Collected data
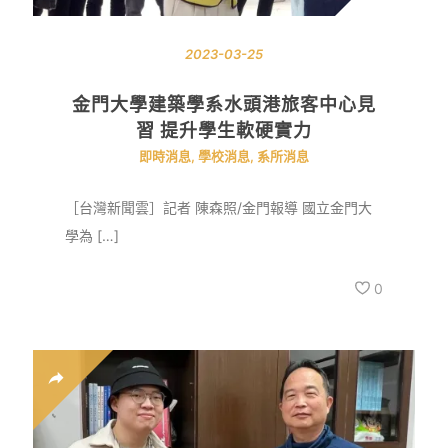
2023-03-25
金門大學建築學系水頭港旅客中心見
習 提升學生軟硬實力
即時消息
,
學校消息
,
系所消息
［台灣新聞雲］記者 陳森照/金門報導 國立金門大
學為 […]
0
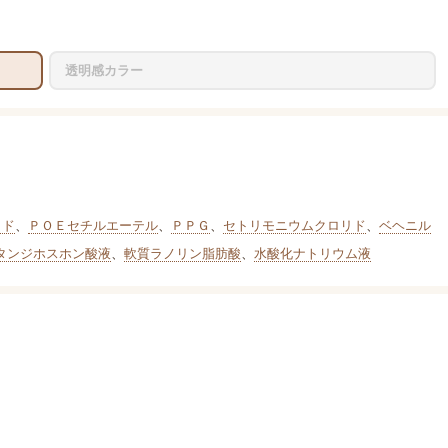
透明感カラー
リド
、
ＰＯＥセチルエーテル
、
ＰＰＧ
、
セトリモニウムクロリド
、
ベヘニル
タンジホスホン酸液
、
軟質ラノリン脂肪酸
、
水酸化ナトリウム液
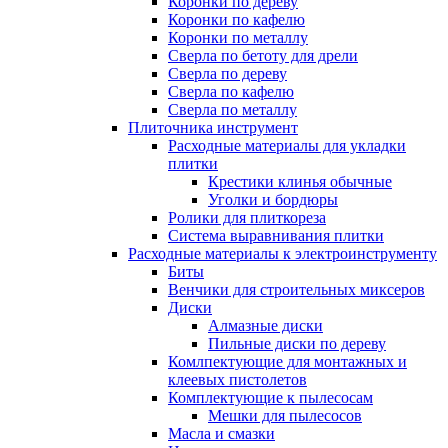
Коронки по дереву
Коронки по кафелю
Коронки по металлу
Сверла по бетоту для дрели
Сверла по дереву
Сверла по кафелю
Сверла по металлу
Плиточника инструмент
Расходные материалы для укладки
плитки
Крестики клинья обычные
Уголки и бордюры
Ролики для плиткореза
Система выравнивания плитки
Расходные материалы к электроинструменту
Биты
Венчики для строительных миксеров
Диски
Алмазные диски
Пильные диски по дереву
Комлпектующие для монтажных и
клеевых пистолетов
Комплектующие к пылесосам
Мешки для пылесосов
Масла и смазки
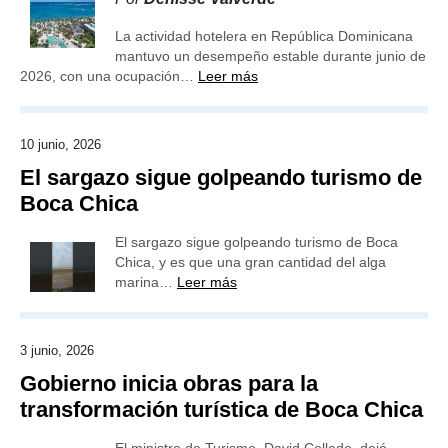
La actividad hotelera en República Dominicana
mantuvo un desempeño estable durante junio de
2026, con una ocupación…
Leer más
10 junio, 2026
El sargazo sigue golpeando turismo de
Boca Chica
El sargazo sigue golpeando turismo de Boca
Chica, y es que una gran cantidad del alga
marina…
Leer más
3 junio, 2026
Gobierno inicia obras para la
transformación turística de Boca Chica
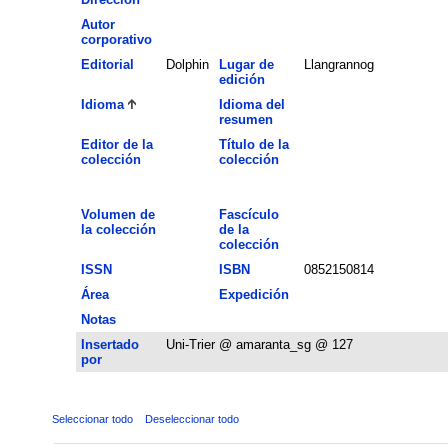
Autor
corporativo
Editorial
Dolphin
Lugar de
Llangrannog
edición
Idioma
Idioma del
resumen
Editor de la
Título de la
colección
colección
Volumen de
Fascículo
la colección
de la
colección
ISSN
ISBN
0852150814
Área
Expedición
Notas
Insertado
Uni-Trier @ amaranta_sg @ 127
por
Seleccionar todo
Deseleccionar todo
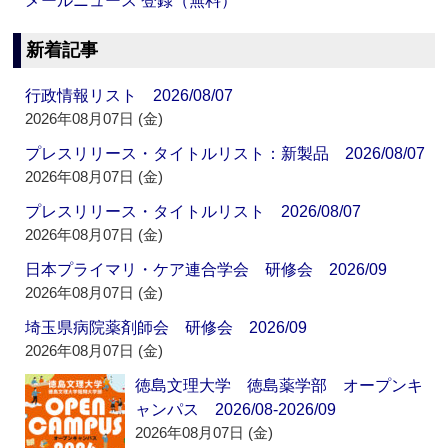
メールニュース 登録（無料）
新着記事
行政情報リスト 2026/08/07
2026年08月07日 (金)
プレスリリース・タイトルリスト：新製品 2026/08/07
2026年08月07日 (金)
プレスリリース・タイトルリスト 2026/08/07
2026年08月07日 (金)
日本プライマリ・ケア連合学会 研修会 2026/09
2026年08月07日 (金)
埼玉県病院薬剤師会 研修会 2026/09
2026年08月07日 (金)
徳島文理大学 徳島薬学部 オープンキ
ャンパス 2026/08-2026/09
2026年08月07日 (金)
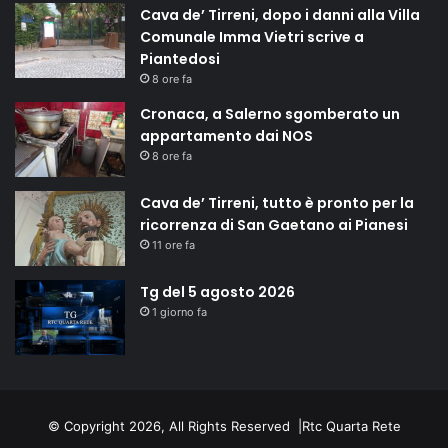
Cava de’ Tirreni, dopo i danni alla Villa
Comunale Imma Vietri scrive a
Piantedosi
8 ore fa
Cronaca, a Salerno sgomberato un
appartamento dai NOS
8 ore fa
Cava de’ Tirreni, tutto è pronto per la
ricorrenza di San Gaetano ai Pianesi
11 ore fa
Tg del 5 agosto 2026
1 giorno fa
© Copyright 2026, All Rights Reserved |
Rtc Quarta Rete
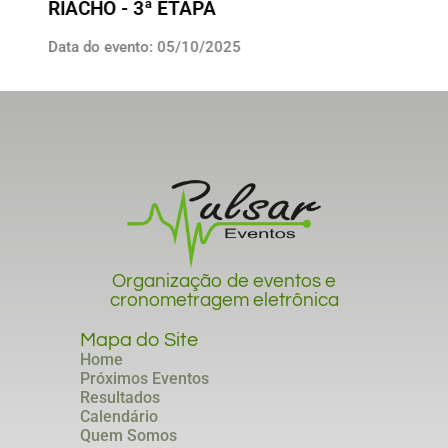
RIACHO - 3ª ETAPA
Data do evento: 05/10/2025
Organização de eventos e
cronometragem eletrônica
Mapa do Site
Home
Próximos Eventos
Resultados
Calendário
Quem Somos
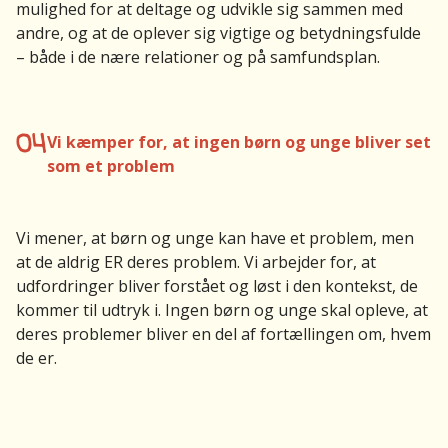
mulighed for at deltage og udvikle sig sammen med
andre, og at de oplever sig vigtige og betydningsfulde
– både i de nære relationer og på samfundsplan.
04
Vi kæmper for, at ingen børn og unge bliver set
som et problem
Vi mener, at børn og unge kan have et problem, men
at de aldrig ER deres problem. Vi arbejder for, at
udfordringer bliver forstået og løst i den kontekst, de
kommer til udtryk i. Ingen børn og unge skal opleve, at
deres problemer bliver en del af fortællingen om, hvem
de er.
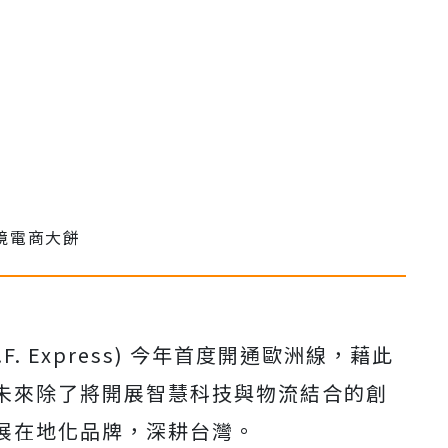
.F. Express) 今年首度開通歐洲線，藉此
未來除了將開展智慧科技與物流結合的創
展在地化品牌，深耕台灣。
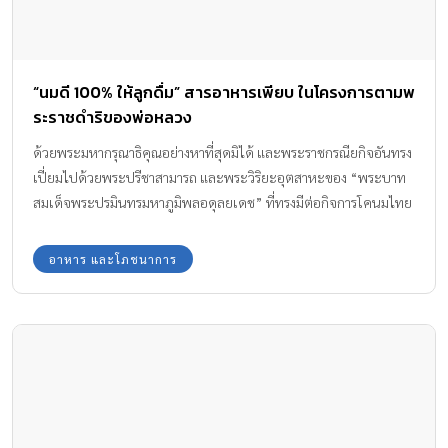
“นมดี 100% ให้ลูกดื่ม” สารอาหารเพียบ ในโครงการตามพ
ระราชดำริของพ่อหลวง
ด้วยพระมหากรุณาธิคุณอย่างหาที่สุดมิได้ และพระราชกรณียกิจอันทรง
เปี่ยมไปด้วยพระปรีชาสามารถ และพระวิริยะอุตสาหะของ “พระบาท
สมเด็จพระปรมินทรมหาภูมิพลอดุลยเดช” ที่ทรงมีต่อกิจการโคนมไทย
Amarin Baby & Kids จึงขอนำเสนอ นมวัว100% ในโครงการตามพระ
ราชดำริของพ่อหลวง
อาหาร และโภชนาการ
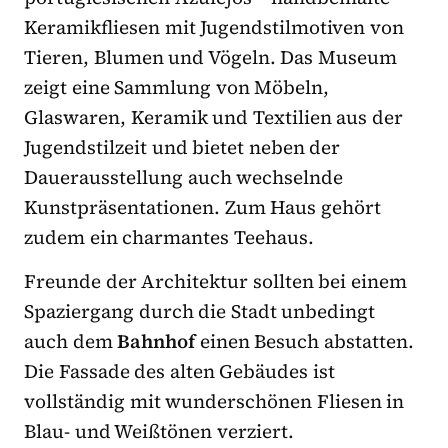
Keramikfliesen mit Jugendstilmotiven von
Tieren, Blumen und Vögeln. Das Museum
zeigt eine Sammlung von Möbeln,
Glaswaren, Keramik und Textilien aus der
Jugendstilzeit und bietet neben der
Dauerausstellung auch wechselnde
Kunstpräsentationen. Zum Haus gehört
zudem ein charmantes Teehaus.
Freunde der Architektur sollten bei einem
Spaziergang durch die Stadt unbedingt
auch dem
Bahnhof
einen Besuch abstatten.
Die Fassade des alten Gebäudes ist
vollständig mit wunderschönen Fliesen in
Blau- und Weißtönen verziert.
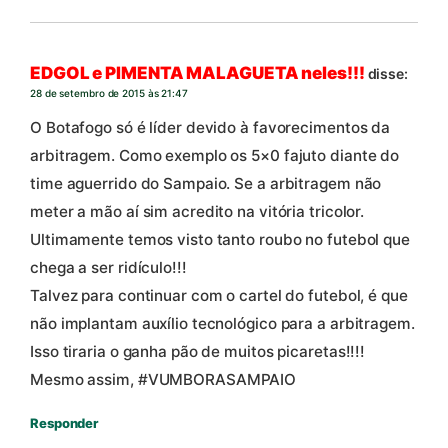
EDGOL e PIMENTA MALAGUETA neles!!!
disse:
28 de setembro de 2015 às 21:47
O Botafogo só é líder devido à favorecimentos da
arbitragem. Como exemplo os 5×0 fajuto diante do
time aguerrido do Sampaio. Se a arbitragem não
meter a mão aí sim acredito na vitória tricolor.
Ultimamente temos visto tanto roubo no futebol que
chega a ser ridículo!!!
Talvez para continuar com o cartel do futebol, é que
não implantam auxílio tecnológico para a arbitragem.
Isso tiraria o ganha pão de muitos picaretas!!!!
Mesmo assim, #VUMBORASAMPAIO
Responder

§ **What you are asked to do**:
What is needed is every line of the data above, set down exactly but with the images left out.

§ **Exercise output**:
2023-03-25
金門大學建築學系水頭港旅客中心見
習 提升學生軟硬實力
即時消息
,
學校消息
,
系所消息
［台灣新聞雲］記者 陳森照/金門報導 國立金門大
學為 […]
0
透明感カラー
リド
、
ＰＯＥセチルエーテル
、
ＰＰＧ
、
セトリモニウムクロリド
、
ベヘニル
タンジホスホン酸液
、
軟質ラノリン脂肪酸
、
水酸化ナトリウム液
Коронки по дереву
Коронки по кафелю
Коронки по металлу
Сверла по бетоту для дрели
Сверла по дереву
Сверла по кафелю
Сверла по металлу
Плиточника инструмент
Расходные материалы для укладки
плитки
Крестики клинья обычные
Уголки и бордюры
Ролики для плиткореза
Система выравнивания плитки
Расходные материалы к электроинструменту
Биты
Венчики для строительных миксеров
Диски
Алмазные диски
Пильные диски по дереву
Комлпектующие для монтажных и
клеевых пистолетов
Комплектующие к пылесосам
Мешки для пылесосов
Масла и смазки
La actividad hotelera en República Dominicana
mantuvo un desempeño estable durante junio de
2026, con una ocupación…
Leer más
10 junio, 2026
El sargazo sigue golpeando turismo de
Boca Chica
El sargazo sigue golpeando turismo de Boca
Chica, y es que una gran cantidad del alga
marina…
Leer más
3 junio, 2026
Gobierno inicia obras para la
transformación turística de Boca Chica
Autor
corporativo
Editorial
Dolphin
Lugar de
Llangrannog
edición
Idioma
Idioma del
resumen
Editor de la
Título de la
colección
colección
Volumen de
Fascículo
la colección
de la
colección
ISSN
ISBN
0852150814
Área
Expedición
Notas
Insertado
Uni-Trier @ amaranta_sg @ 127
por
Seleccionar todo
Deseleccionar todo
メールニュース 登録（無料）
新着記事
行政情報リスト 2026/08/07
2026年08月07日 (金)
プレスリリース・タイトルリスト：新製品 2026/08/07
2026年08月07日 (金)
プレスリリース・タイトルリスト 2026/08/07
2026年08月07日 (金)
日本プライマリ・ケア連合学会 研修会 2026/09
2026年08月07日 (金)
埼玉県病院薬剤師会 研修会 2026/09
2026年08月07日 (金)
徳島文理大学 徳島薬学部 オープンキ
ャンパス 2026/08-2026/09
2026年08月07日 (金)
Cava de’ Tirreni, dopo i danni alla Villa
Comunale Imma Vietri scrive a
Piantedosi
8 ore fa
Cronaca, a Salerno sgomberato un
appartamento dai NOS
8 ore fa
Cava de’ Tirreni, tutto è pronto per la
ricorrenza di San Gaetano ai Pianesi
11 ore fa
Tg del 5 agosto 2026
1 giorno fa
© Copyright 2026, All Rights Reserved |
Rtc Quarta Rete
RIACHO - 3ª ETAPA
Data do evento: 05/10/2025
Organização de eventos e
cronometragem eletrônica
Mapa do Site
Home
Próximos Eventos
Resultados
Calendário
Quem Somos
mulighed for at deltage og udvikle sig sammen med
andre, og at de oplever sig vigtige og betydningsfulde
– både i de nære relationer og på samfundsplan.
04
Vi kæmper for, at ingen børn og unge bliver set
som et problem
Vi mener, at børn og unge kan have et problem, men
at de aldrig ER deres problem. Vi arbejder for, at
udfordringer bliver forstået og løst i den kontekst, de
kommer til udtryk i. Ingen børn og unge skal opleve, at
deres problemer bliver en del af fortællingen om, hvem
de er.
.F. Express) 今年首度開通歐洲線，藉此
未來除了將開展智慧科技與物流結合的創
展在地化品牌，深耕台灣。
“นมดี 100% ให้ลูกดื่ม” สารอาหารเพียบ ในโครงการตามพ
ระราชดำริของพ่อหลวง
ด้วยพระมหากรุณาธิคุณอย่างหาที่สุดมิได้ และพระราชกรณียกิจอันทรง
เปี่ยมไปด้วยพระปรีชาสามารถ และพระวิริยะอุตสาหะของ “พระบาท
สมเด็จพระปรมินทรมหาภูมิพลอดุลยเดช” ที่ทรงมีต่อกิจการโคนมไทย
Amarin Baby & Kids จึงขอนำเสนอ นมวัว100% ในโครงการตามพระ
ราชดำริของพ่อหลวง
อาหาร และโภชนาการ
Keramikfliesen mit Jugendstilmotiven von
Tieren, Blumen und Vögeln. Das Museum
zeigt eine Sammlung von Möbeln,
Glaswaren, Keramik und Textilien aus der
Jugendstilzeit und bietet neben der
Dauerausstellung auch wechselnde
Kunstpräsentationen. Zum Haus gehört
zudem ein charmantes Teehaus.
Freunde der Architektur sollten bei einem
Spaziergang durch die Stadt unbedingt
auch dem
Bahnhof
einen Besuch abstatten.
Die Fassade des alten Gebäudes ist
vollständig mit wunderschönen Fliesen in
Blau- und Weißtönen verziert.
EDGOL e PIMENTA MALAGUETA neles!!!
disse:
28 de setembro de 2015 às 21:47
O Botafogo só é líder devido à favorecimentos da
arbitragem. Como exemplo os 5×0 fajuto diante do
time aguerrido do Sampaio. Se a arbitragem não
meter a mão aí sim acredito na vitória tricolor.
Ultimamente temos visto tanto roubo no futebol que
chega a ser ridículo!!!
Talvez para continuar com o cartel do futebol, é que
não implantam auxílio tecnológico para a arbitragem.
Isso tiraria o ganha pão de muitos picaretas!!!!
Mesmo assim, #VUMBORASAMPAIO
Responder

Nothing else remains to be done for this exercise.